To model a PTSD-triggering situation, the researchers dialed up the stressors. This time, mice received 10 mild stressors randomly spaced in an hour. The next day, mice were returned to the same chamber, and their freezing behaviour was measured as a proxy of their fear sensitization. 

No difference was found between the H2A.Z-deletion group and the control group in male mice. However, there was a significant difference between the two groups in female mice. The female mice with H2A.Z deletion exhibited reduced fear sensitization compared to the control group. This shows that the reduction of this protein has a protective effect on female mouse models of PTSD.

To understand the observed sex-specific effects of the protein, the researchers found that H2A.Z has higher binding to several genes that are associated with memory in the hippocampi of female mice.

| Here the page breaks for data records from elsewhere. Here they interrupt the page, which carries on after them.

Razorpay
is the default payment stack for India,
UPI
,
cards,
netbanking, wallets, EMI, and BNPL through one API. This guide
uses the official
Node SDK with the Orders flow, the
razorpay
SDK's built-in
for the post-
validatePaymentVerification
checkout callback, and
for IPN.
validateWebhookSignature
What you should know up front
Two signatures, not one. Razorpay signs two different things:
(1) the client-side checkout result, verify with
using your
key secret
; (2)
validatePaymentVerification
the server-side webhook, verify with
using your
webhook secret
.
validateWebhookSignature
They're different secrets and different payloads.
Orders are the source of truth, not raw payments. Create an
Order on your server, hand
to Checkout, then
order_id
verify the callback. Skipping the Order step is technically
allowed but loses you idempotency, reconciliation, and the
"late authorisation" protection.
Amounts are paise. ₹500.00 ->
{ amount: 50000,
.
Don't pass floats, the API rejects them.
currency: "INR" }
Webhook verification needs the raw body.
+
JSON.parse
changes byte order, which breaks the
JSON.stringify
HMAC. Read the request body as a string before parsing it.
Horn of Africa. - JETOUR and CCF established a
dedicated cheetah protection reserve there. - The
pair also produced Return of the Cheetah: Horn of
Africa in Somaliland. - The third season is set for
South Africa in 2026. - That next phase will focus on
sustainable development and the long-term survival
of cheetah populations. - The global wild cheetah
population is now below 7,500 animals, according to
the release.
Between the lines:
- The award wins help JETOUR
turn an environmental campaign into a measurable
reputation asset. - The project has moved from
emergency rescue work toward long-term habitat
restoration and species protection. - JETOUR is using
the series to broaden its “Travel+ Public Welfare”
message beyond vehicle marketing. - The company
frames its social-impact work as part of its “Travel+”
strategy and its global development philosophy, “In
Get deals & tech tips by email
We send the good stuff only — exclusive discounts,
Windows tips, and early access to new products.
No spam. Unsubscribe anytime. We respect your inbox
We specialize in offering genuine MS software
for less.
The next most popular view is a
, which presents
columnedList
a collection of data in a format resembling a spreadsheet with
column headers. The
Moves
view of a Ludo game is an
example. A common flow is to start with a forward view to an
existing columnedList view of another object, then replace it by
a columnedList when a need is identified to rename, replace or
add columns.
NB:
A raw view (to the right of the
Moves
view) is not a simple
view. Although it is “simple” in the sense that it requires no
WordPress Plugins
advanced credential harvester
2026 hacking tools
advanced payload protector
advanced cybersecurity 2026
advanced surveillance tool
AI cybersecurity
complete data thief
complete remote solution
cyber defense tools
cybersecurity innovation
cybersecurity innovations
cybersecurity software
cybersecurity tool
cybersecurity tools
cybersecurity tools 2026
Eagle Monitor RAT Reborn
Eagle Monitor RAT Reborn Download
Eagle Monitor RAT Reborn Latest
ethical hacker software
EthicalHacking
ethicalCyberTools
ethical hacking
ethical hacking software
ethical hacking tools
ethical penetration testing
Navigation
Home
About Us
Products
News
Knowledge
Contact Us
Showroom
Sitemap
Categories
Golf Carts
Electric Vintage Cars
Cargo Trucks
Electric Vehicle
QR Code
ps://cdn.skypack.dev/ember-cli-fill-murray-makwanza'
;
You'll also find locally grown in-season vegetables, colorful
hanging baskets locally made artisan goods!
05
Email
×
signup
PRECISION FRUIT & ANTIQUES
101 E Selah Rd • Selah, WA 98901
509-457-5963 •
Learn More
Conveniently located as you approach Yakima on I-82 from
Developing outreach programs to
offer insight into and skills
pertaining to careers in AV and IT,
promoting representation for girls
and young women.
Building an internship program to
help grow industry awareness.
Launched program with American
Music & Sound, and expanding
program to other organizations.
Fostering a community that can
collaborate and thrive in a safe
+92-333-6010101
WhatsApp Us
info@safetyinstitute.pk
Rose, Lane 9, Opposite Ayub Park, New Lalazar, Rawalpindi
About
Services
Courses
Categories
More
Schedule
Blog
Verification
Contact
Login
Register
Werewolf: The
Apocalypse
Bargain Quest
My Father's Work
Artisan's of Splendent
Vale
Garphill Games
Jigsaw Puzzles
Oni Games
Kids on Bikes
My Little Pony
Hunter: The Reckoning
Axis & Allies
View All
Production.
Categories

This indicates that there may be higher levels of H2A.Z in female mice and points to H2A.Z as a potential therapeutic target for alleviating PTSD-related conditions in women.

Physiological differences in human brains

These findings may be relevant to humans, in which H2A.Z is also present. H2A.Z is involved in the regulation of transcription and DNA repair, and has been similarly implicated in diverse biological processes, including memory.

Physiologically, trauma is shown to have divergent effects in male and female brains. The hypothalamus-pituitary axis, which is a central stress response system, seems to be more sensitized in female brains, while the hyperarousal system, which leads to heightened state of anxiety, appears to be more sensitized in male brains.

These sex differences in responses to stress and trauma, observed in both mice and humans, point to a potential need for sex-specific therapies in treating PTSD. Currently, there are a variety of treatments for PTSD, including cognitive behavioural therapy and pharmacotherapy. While women and men may respond differently to PTSD therapies, the current literature regarding the sex differences in therapy outcomes is largely limited and warrants further investigation.